The National Defense Authorization Act for 2021 enacted on January 1, 2021 contains Title LXI, the Corporate Transparency Act (“Act”). It institutes new reporting requirements for legal entities with few employees and limited purposes.

The Act requires reporting to the Financial Crimes Enforcement Network of the Department of the Treasury (“FinCEN”)   by so-called “reporting companies.” Reporting is required for the names of individuals having an ownership interest of 25% or more of the equity or “substantial control” of  the legal entity. The report must furnish for such individuals their date of birth, residence or business address  and governmental identification number such as a driver’s license or passport. The reporting must be made for U.S. entities and for foreign entities qualifying to do business in the United States  if they have 20 or less employees and $5,000,000 or less in gross receipts but the Act contains numerous exceptions such as for financial institutions, insurance companies or an institution otherwise regulated under some federal or state act. The information reported is not intended to be a generally available public record.

The Act requires FinCEN to adopt regulations for reporting within one year from the adoption of the Act or January 1, 2022. Prior to the adoption of the regulations, no reporting is required. Upon adoption, reporting for entities formed both prior to or following the regulations will be required. The reporting period for entities formed subsequent to the adoption of the regulations will be at the time of formation. Existing entities at the time the regulations are adopted will have a period of two years to report. Any changes in reporting information will need to be made in one year from the changes.

One can only wonder whether these extensive report requirements with the costs involved will achieve the desired objective. The implicit assumption seems to be that criminals, those who break the law, will comply with the reporting law. However, the Act leaves many open questions:

(a)    Who is the “Beneficial Owner”?  Who is the “beneficial owner” of the reporting company? If the reporting company is owned by another entity which in turn is owned by a third entity, is the beneficial owner the owner of the reporting company or the owner of the top tier holding company? The Act defines “beneficial owner” as the beneficial owner of the reporting company. It does not use the term the “individual” who is the beneficial owner of the reporting company. However, the disclosures contemplate individuals. Banks in response to existing federal mandates require disclosure of the ultimate individual beneficial owners and can assume this requirement will be clarified in the FinCEN regulations?
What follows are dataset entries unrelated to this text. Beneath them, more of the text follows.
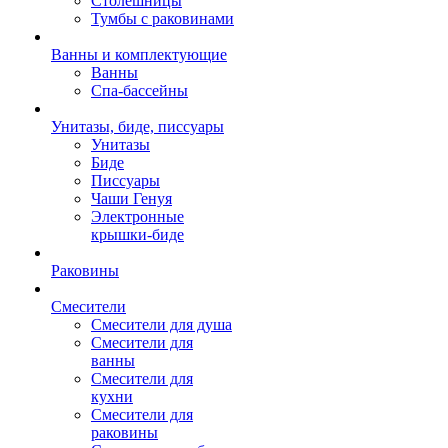
Столешницы
Тумбы с раковинами
Ванны и комплектующие
Ванны
Спа-бассейны
Унитазы, биде, писсуары
Унитазы
Биде
Писсуары
Чаши Генуя
Электронные
крышки-биде
Раковины
Смесители
Смесители для душа
Смесители для
ванны
Смесители для
кухни
Смесители для
раковины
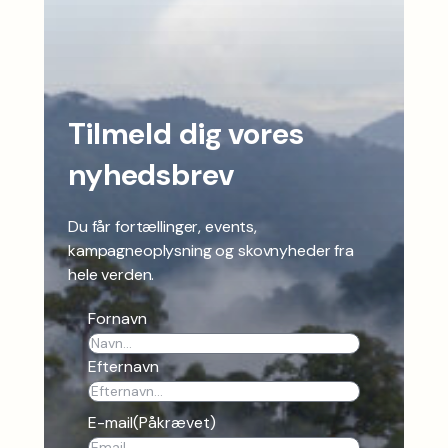
Tilmeld dig vores
nyhedsbrev
Du får fortællinger, events,
kampagneoplysning og skovnyheder fra
hele verden.
Fornavn
Efternavn
E-mail
(Påkrævet)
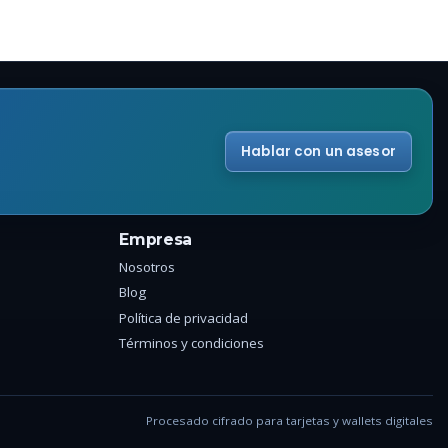
Hablar con un asesor
Empresa
Nosotros
Blog
Política de privacidad
Términos y condiciones
Procesado cifrado para tarjetas y wallets digitales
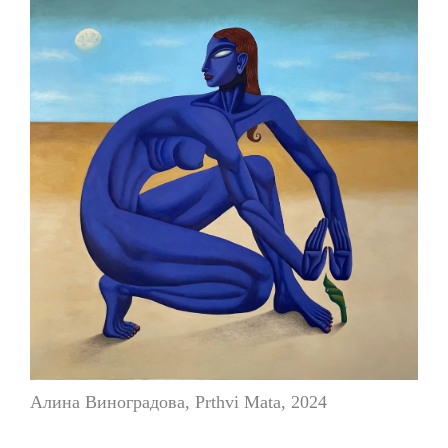
Алина Виноградова, Prthvi Mata, 2024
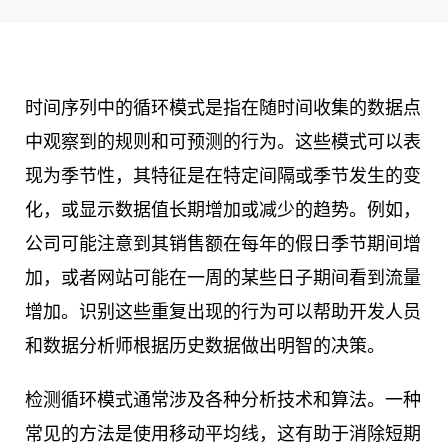
时间序列中的循环模式是指在随时间收集的数据点
中观察到的规则和可预测的行为。这些模式可以表
现为季节性，其特征是在特定间隔或季节发生的变
化，或显示数据值长期增加或减少的趋势。例如，
公司可能注意到其销售额在每年的假日季节期间增
加，或者网站可能在一周的某些日子期间看到流量
增加。识别这些重复出现的行为可以帮助开发人员
和数据分析师根据历史数据做出明智的决策。
检测循环模式通常涉及各种分析技术和算法。一种
常见的方法是使用移动平均线，这有助于消除短期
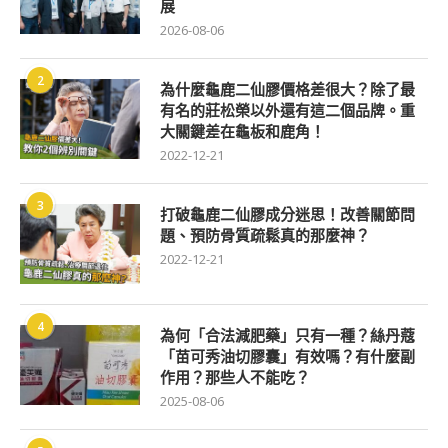
展
2026-08-06
2
為什麼龜鹿二仙膠價格差很大？除了最
有名的莊松榮以外還有這二個品牌。重
大關鍵差在龜板和鹿角！
2022-12-21
3
打破龜鹿二仙膠成分迷思！改善關節問
題、預防骨質疏鬆真的那麼神？
2022-12-21
4
為何「合法減肥藥」只有一種？絲丹蔻
「苗可秀油切膠囊」有效嗎？有什麼副
作用？那些人不能吃？
2025-08-06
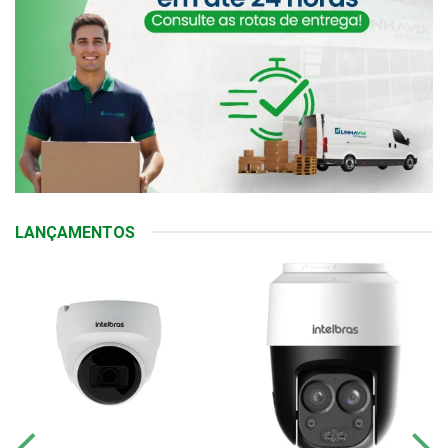
LANÇAMENTOS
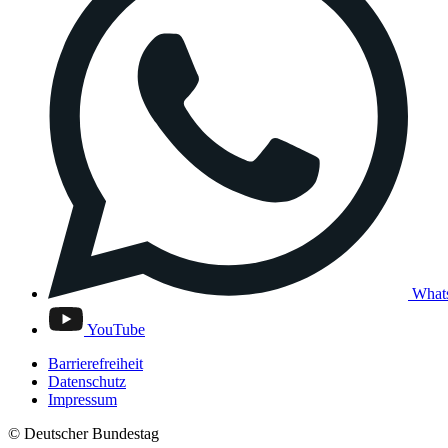
What
YouTube
Barrierefreiheit
Datenschutz
Impressum
© Deutscher Bundestag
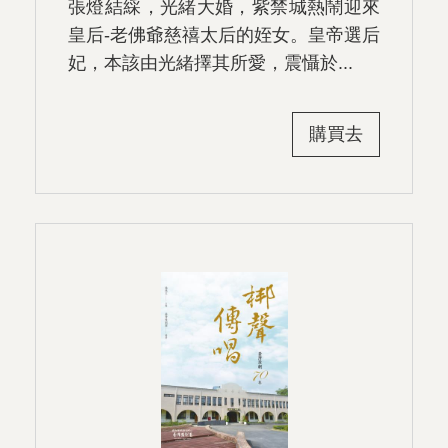
張燈結綵，光緒大婚，紫禁城熱鬧迎來
皇后-老佛爺慈禧太后的姪女。皇帝選后
妃，本該由光緒擇其所愛，震懾於...
購買去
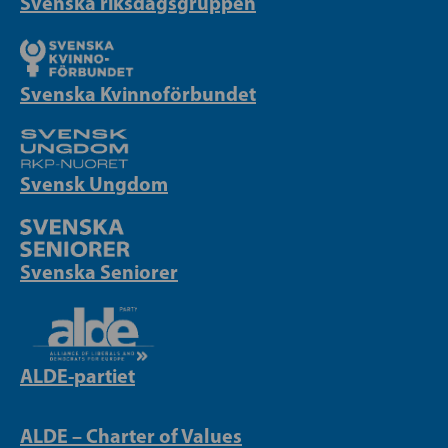
Svenska riksdagsgruppen
Svenska Kvinnoförbundet
Svensk Ungdom
Svenska Seniorer
ALDE-partiet
ALDE – Charter of Values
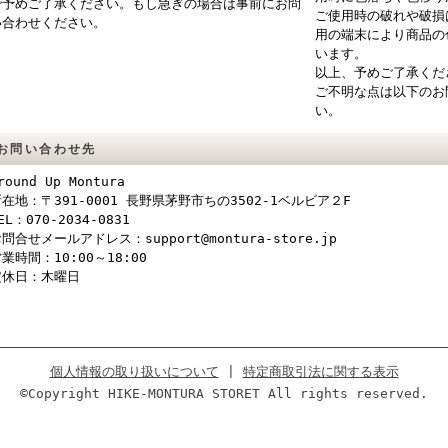
で予めご了承ください。もし急ぎの場合は事前にお問
ご使用時の破れや破損
い合わせください。
用の端末により商品の
います。
以上、予めご了承くだ
ご不明な点は以下のお
い。
お問い合わせ先
round Up Montura
在地：〒391-0001 長野県茅野市ちの3502-1ベルビア２F
EL：070-2034-0831
問合せメールアドレス：support@montura-store.jp
業時間：10:00～18:00
定休日：木曜日
個人情報の取り扱いについて
|
特定商取引法に関する表示
©Copyright HIKE-MONTURA STORET All rights reserved.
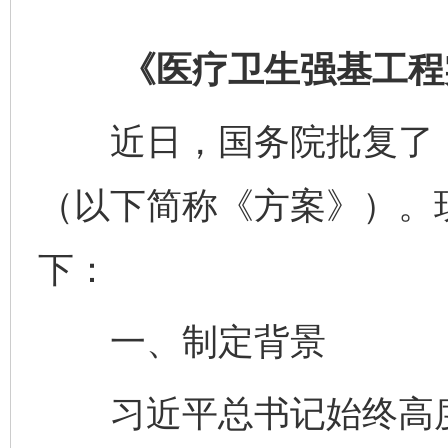
《医疗卫生强基工程实
近日，国务院批复了《
（以下简称《方案》）。
下：
一、制定背景
习近平总书记始终高度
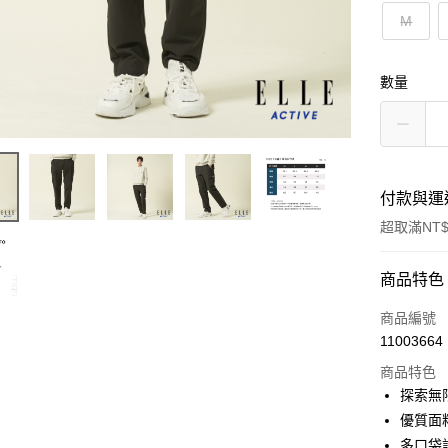
M
數量
付款與運
超取滿NT$
付款方式
商品特色
信用卡一
商品編號
11003664
超商取貨
商品特色
LINE Pay
探索無
優質面
Apple Pay
多口袋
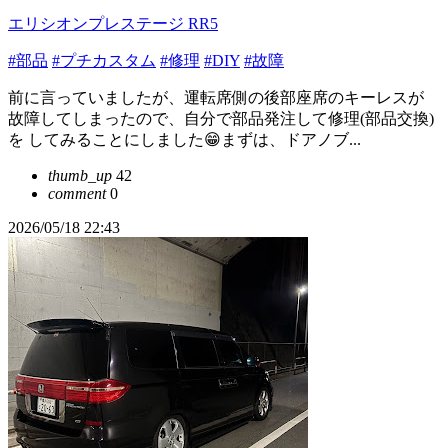
エリシオンプレステージ RR5
#部品
#プチカスタム
#修理
#DIY
#故障
前に言っていましたが、運転席側の後部座席のキーレスが
故障してしまったので、自分で部品発注して修理(部品交換)
を してみることにしました😁まずは、ドアノブ...
thumb_up
42
comment
0
2026/05/18 22:43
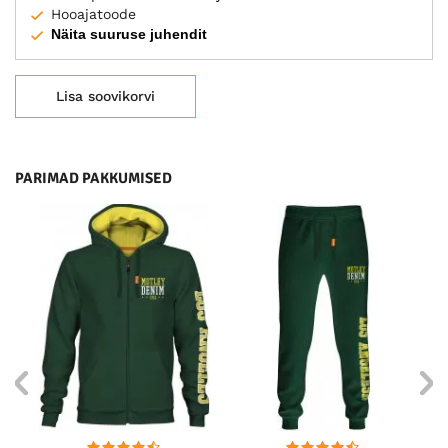
Hooajatoode
Näita suuruse juhendit
Lisa soovikorvi
PARIMAD PAKKUMISED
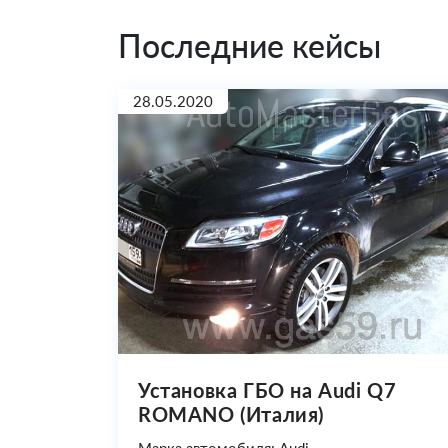
Последние кейсы
28.05.2020
Установка ГБО на Audi Q7
ROMANO (Италия)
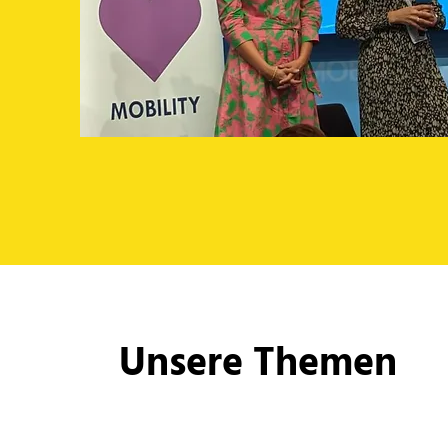
Unsere Themen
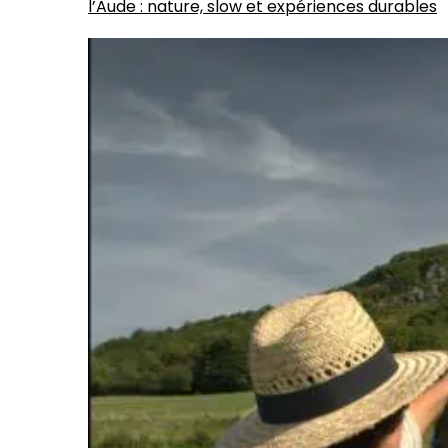
l’Aude : nature, slow et expériences durables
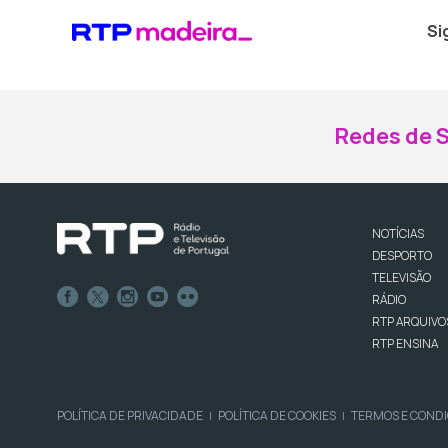
Si
Redes de S
NOTÍCIAS
DESPORTO
TELEVISÃO
RÁDIO
RTP ARQUIVO
RTP ENSINA
POLÍTICA DE PRIVACIDADE
POLÍTICA DE COOKIES
TERMOS E COND
|
|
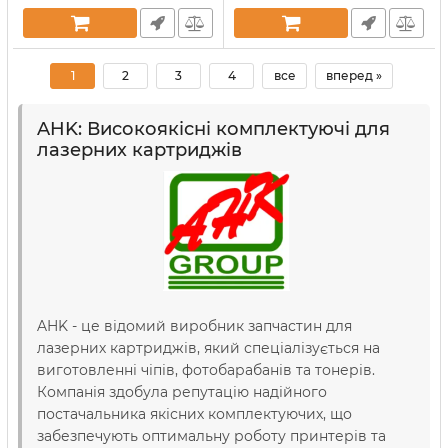
1
2
3
4
все
вперед »
AHK: Високоякісні комплектуючі для
лазерних картриджів
AHK - це відомий виробник запчастин для
лазерних картриджів, який спеціалізується на
виготовленні чіпів, фотобарабанів та тонерів.
Компанія здобула репутацію надійного
постачальника якісних комплектуючих, що
забезпечують оптимальну роботу принтерів та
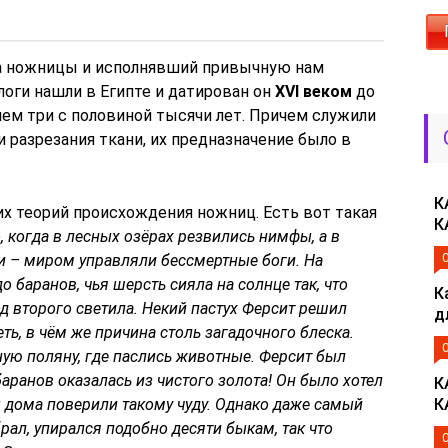
а ножницы и исполнявший привычную нам
логи нашли в Египте и датирован он
XVI веком
до
чем три с половиной тысячи лет. Причем служили
и разрезания ткани, их предназначение было в
К
х теорий происхождения ножниц. Есть вот такая
К
 когда в лесных озёрах резвились нимфы, а в
 – миром управляли бессмертные боги. На
 баранов, чья шерсть сияла на солнце так, что
К
д второго светила. Некий пастух Ферсит решил
д
еть, в чём же причина столь загадочного блеска.
ную поляну, где паслись животные. Ферсит был
аранов оказалась из чистого золота! Он было хотел
К
бы дома поверили такому чуду. Однако даже самый
К
рал, упирался подобно десяти быкам, так что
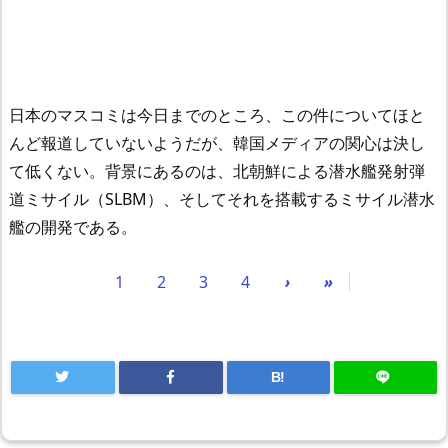
日本のマスコミは今日までのところ、この件についてほと
んど報道していないようだが、韓国メディアの関心は決し
て低くない。背景にあるのは、北朝鮮による潜水艦発射弾
道ミサイル（SLBM）、そしてそれを搭載するミサイル潜水
艦の開発である。
1
2
3
4
›
»
B!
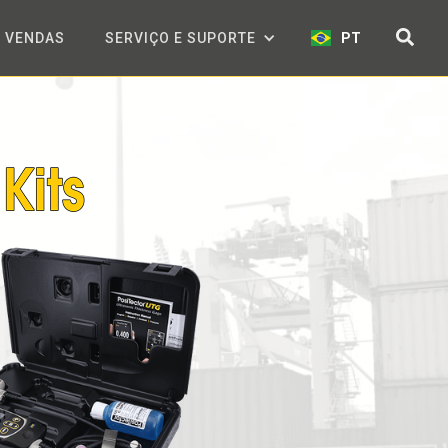
VENDAS
SERVIÇO E SUPORTE
PT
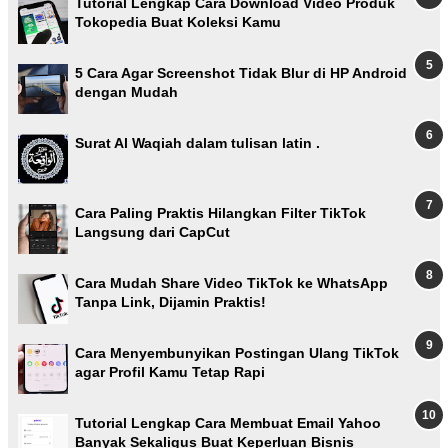
Tutorial Lengkap Cara Download Video Produk
Tokopedia Buat Koleksi Kamu
5 Cara Agar Screenshot Tidak Blur di HP Android
dengan Mudah
Surat Al Waqiah dalam tulisan latin .
Cara Paling Praktis Hilangkan Filter TikTok
Langsung dari CapCut
Cara Mudah Share Video TikTok ke WhatsApp
Tanpa Link, Dijamin Praktis!
Cara Menyembunyikan Postingan Ulang TikTok
agar Profil Kamu Tetap Rapi
Tutorial Lengkap Cara Membuat Email Yahoo
Banyak Sekaligus Buat Keperluan Bisnis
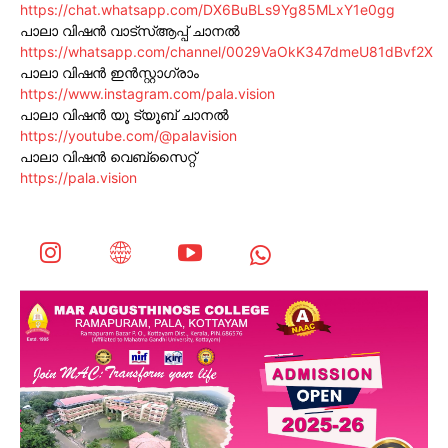
https://chat.whatsapp.com/DX6BuBLs9Yg85MLxY1e0gg
പാലാ വിഷൻ വാട്സ്ആപ്പ് ചാനൽ
https://whatsapp.com/channel/0029VaOkK347dmeU81dBvf2X
പാലാ വിഷൻ ഇൻസ്റ്റാഗ്രാം
https://www.instagram.com/pala.vision
പാലാ വിഷൻ യൂ ട്യൂബ് ചാനൽ
https://youtube.com/@palavision
പാലാ വിഷൻ വെബ്സൈറ്റ്
https://pala.vision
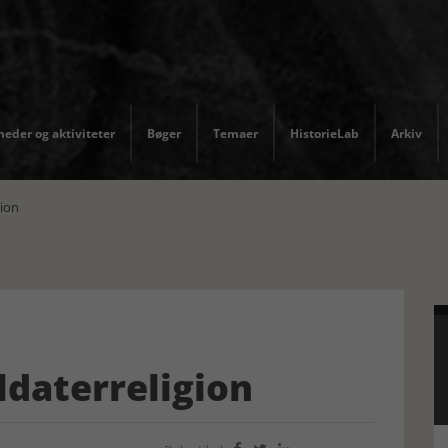
eder og aktiviteter
Bøger
Temaer
HistorieLab
Arkiv
gion
daterreligion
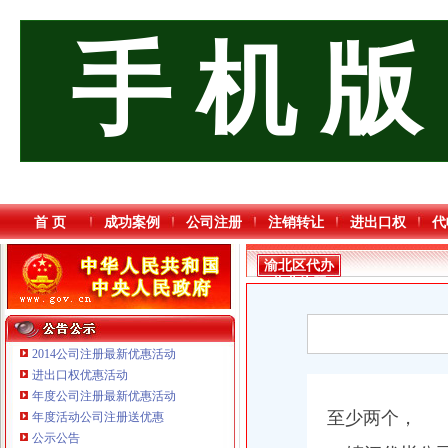
手 机 版
首 页
成功案例
公司注册
注销转让
进出口权
代
渝北区代办
营业执照
2014公司注册最新优惠活动
进出口权优惠活动
年度公司注册最新优惠活动
至少两个，
年度活动公司注册送优惠
公示公告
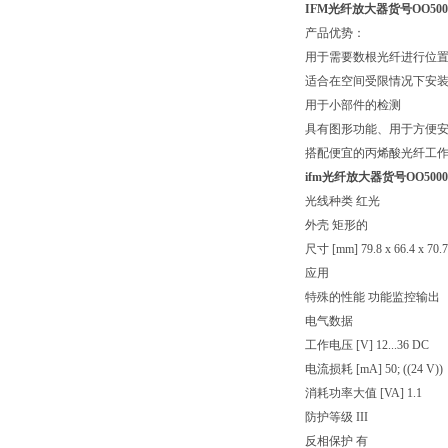
IFM光纤放大器货号OO500
产品优势：
用于需要数根光纤进行位
适合在空间受限情况下安
用于小部件的检测
具有图形功能、用于方便
搭配便宜的丙烯酸光纤工
ifm光纤放大器货号OO5000
光线种类 红光
外壳 矩形的
尺寸 [mm] 79.8 x 66.4 x 70.7
应用
特殊的性能 功能监控输出
电气数据
工作电压 [V] 12...36 DC
电流损耗 [mA] 50; ((24 V))
消耗功率大值 [VA] 1.1
防护等级 III
反相保护 有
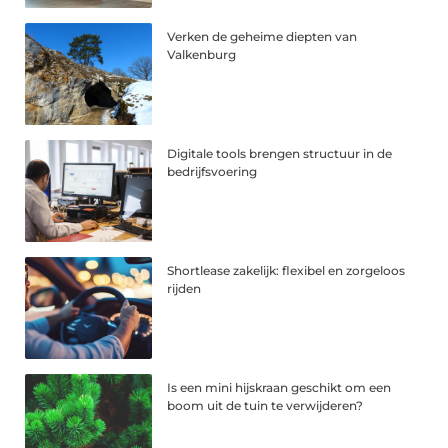
Verken de geheime diepten van
Valkenburg
Digitale tools brengen structuur in de
bedrijfsvoering
Shortlease zakelijk: flexibel en zorgeloos
rijden
Is een mini hijskraan geschikt om een
boom uit de tuin te verwijderen?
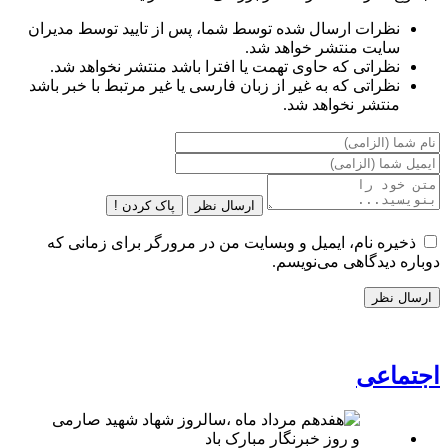
نظرات ارسال شده توسط شما، پس از تایید توسط مدیران
سایت منتشر خواهد شد.
نظراتی که حاوی تهمت یا افترا باشد منتشر نخواهد شد.
نظراتی که به غیر از زبان فارسی یا غیر مرتبط با خبر باشد
منتشر نخواهد شد.
ارسال نظر
پاک کردن !
ذخیره نام، ایمیل و وبسایت من در مرورگر برای زمانی که
دوباره دیدگاهی می‌نویسم.
اجتماعی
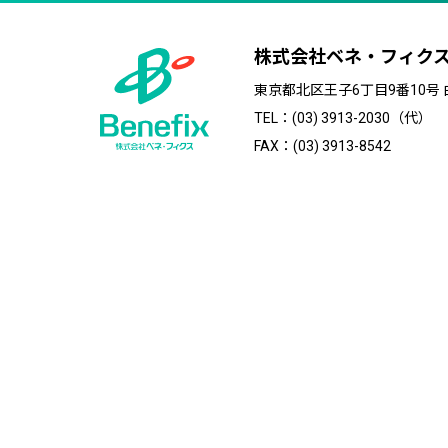
株式会社ベネ・フィク
東京都北区王子6丁目9番10号
TEL：(03) 3913-2030（代）
FAX：(03) 3913-8542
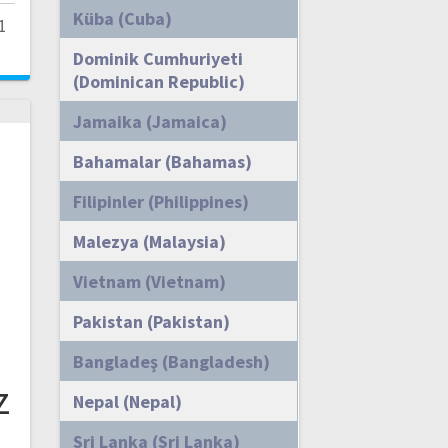
Küba (Cuba)
1
Dominik Cumhuriyeti
(Dominican Republic)
Jamaika (Jamaica)
Bahamalar (Bahamas)
Filipinler (Philippines)
Malezya (Malaysia)
Vietnam (Vietnam)
Pakistan (Pakistan)
m
Bangladeş (Bangladesh)
z
Nepal (Nepal)
Sri Lanka (Sri Lanka)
(b)   Liability  of the “Reporting Company”.  Who will ultimately be reporting for the “reporting company?” Typically, new entities are formed by attorneys and corporate  service companies (“Incorporators”). So in almost all cases the “reporting company” will be the attorneys or service companies forming the entities for which a report has to be submitted. In many cases, the identity of the beneficial owner or owners is unknown to the Incorporators. If the information provided to the attorneys or service providers proves to be inaccurate, will the Incorporators face the statutory penalties? How can the Incorporators insulate themselves from liability? Would such Incorporators need to obtain an affidavit from the beneficial owners? This may be difficult in many situations where the new entity is needed on a short fuse for a pending transaction. Would such an affidavit work as a shield if it proved to be false?

(c)    Reporting Company Disclosure. What is the affect of the Act  upon the Incorporators? The Act imposes  the same reporting requirements as it does for the reporting company on the Incorporators. So the same information as to beneficial ownership and control as to each of the individuals holding beneficial interests in the Incorporators would apply. This would result in law firms reporting on any lawyer who holds a 25% or more equity interest in the firm or has “substantial control” over the firm. In larger law firms run by a management committee, would each of the members of such committees need to report? What does this type of reporting accomplish other than to increase legal bills?

(d)   The End of the GTOs?  If FinCEN will be obtaining ownership information through the Act, it seems unnecessary to continue to impose reporting requirements on title insurance companies and their agents through Geographical Targeting Orders adopted by FinCEN several years ago.. This is not addressed in the Act but we assume will be addressed in the regulations.

There seems to be no limitation to the lookback period for reporting. Therefore all companies formed many years ago that are still active will be required to report. This will represent a challenge especially for those parent companies with a substantial number of separate single asset companies. Substantial penalties are imposed for noncompliance, $500 per day for a violation up to $10,000  and two years of imprisonment, so  monitoring of the adoption of the regulations and accumulating the necessary reporting information will be essential for those companies required to report and for the people responsible for such reporting.